The vast majority of lower-level meetings need to be cut. They lose their advantages once work completion times are compressed and context more widely available.
Meeting content moves from day-to-day operations to much higher-level questions about strategy and coordination. Humans might spend even more time in meetings if the organizational cadence increases so that strategies have to constantly adjust!
Robots?
General-purpose robots should be much more common in the coming years. A robot arm won't be able to work 100x faster than a single human at a specific task. However, supervisors can organize them to allow scaling of resources and compression of total work time by reducing upfront training, coordination, and context-switching costs. For example, you might be able to build a house in one day.

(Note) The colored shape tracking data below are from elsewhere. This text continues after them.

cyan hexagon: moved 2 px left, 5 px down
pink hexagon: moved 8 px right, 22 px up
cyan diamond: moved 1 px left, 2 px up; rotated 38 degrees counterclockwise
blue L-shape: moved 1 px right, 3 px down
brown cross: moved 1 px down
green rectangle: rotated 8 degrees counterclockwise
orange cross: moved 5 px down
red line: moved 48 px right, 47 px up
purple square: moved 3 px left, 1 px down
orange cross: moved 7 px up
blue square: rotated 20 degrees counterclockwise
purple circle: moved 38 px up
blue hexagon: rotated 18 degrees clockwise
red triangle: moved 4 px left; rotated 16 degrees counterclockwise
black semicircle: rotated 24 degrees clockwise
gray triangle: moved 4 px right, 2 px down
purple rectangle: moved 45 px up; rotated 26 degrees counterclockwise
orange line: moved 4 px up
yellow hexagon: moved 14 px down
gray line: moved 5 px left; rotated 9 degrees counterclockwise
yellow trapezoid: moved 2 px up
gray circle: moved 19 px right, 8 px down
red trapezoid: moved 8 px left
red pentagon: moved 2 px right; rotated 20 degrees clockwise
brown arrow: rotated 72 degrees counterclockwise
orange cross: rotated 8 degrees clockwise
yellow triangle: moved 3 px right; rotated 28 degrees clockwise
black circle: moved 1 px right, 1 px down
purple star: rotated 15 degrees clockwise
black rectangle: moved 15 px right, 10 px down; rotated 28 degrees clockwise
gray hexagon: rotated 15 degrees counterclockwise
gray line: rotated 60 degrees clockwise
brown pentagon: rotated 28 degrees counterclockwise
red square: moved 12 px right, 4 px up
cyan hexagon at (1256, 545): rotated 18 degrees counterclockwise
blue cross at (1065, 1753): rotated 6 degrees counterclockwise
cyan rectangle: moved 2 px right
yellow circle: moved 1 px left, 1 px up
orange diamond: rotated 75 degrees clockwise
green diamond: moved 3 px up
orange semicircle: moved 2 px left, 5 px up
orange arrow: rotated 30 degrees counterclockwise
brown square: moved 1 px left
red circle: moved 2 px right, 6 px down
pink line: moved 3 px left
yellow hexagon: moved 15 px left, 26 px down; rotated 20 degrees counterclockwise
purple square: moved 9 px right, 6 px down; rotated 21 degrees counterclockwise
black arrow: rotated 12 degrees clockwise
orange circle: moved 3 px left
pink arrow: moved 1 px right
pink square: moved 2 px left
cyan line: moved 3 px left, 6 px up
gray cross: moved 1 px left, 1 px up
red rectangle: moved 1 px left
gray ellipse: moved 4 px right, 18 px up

Robots are also important for expanding AI beyond paperwork. Much better (and easier to create) physical models are needed to improve the world of atoms faster. You can ask an AI agent for suggestions on assembling a house faster, but it's likely to lack the detail needed to make a difference. Data from the robots and human assembly workers can improve the fidelity of the digital model. Better models will make the design work much more productive by handling more iteration cycles in simulation.
The AI Organization
The rise of AI organizations looks similar to software-oriented startups but supercharged. Putting the entire context of an organization in text is easier from the start than patching an existing organization. The best companies will treat AI agent waiting time like Toyota does inventory. And having AI speed from the beginning will make iteration cycles much faster.
One of the major themes is that many opportunities have too high fixed or coordination costs for human organizations to take advantage of. The speed and low cost of AI agents make these opportunities viable and allow more extensive design-phase exploration that enables much simpler and more productive daily operations.
Roadblocks outside the organization, like permits, become even more costly to prosperity. But, efforts to bypass these blockages will be much more robust with AI support. The most free and open economies should benefit the most.
We are at the dawn of an exciting era that will likely span decades.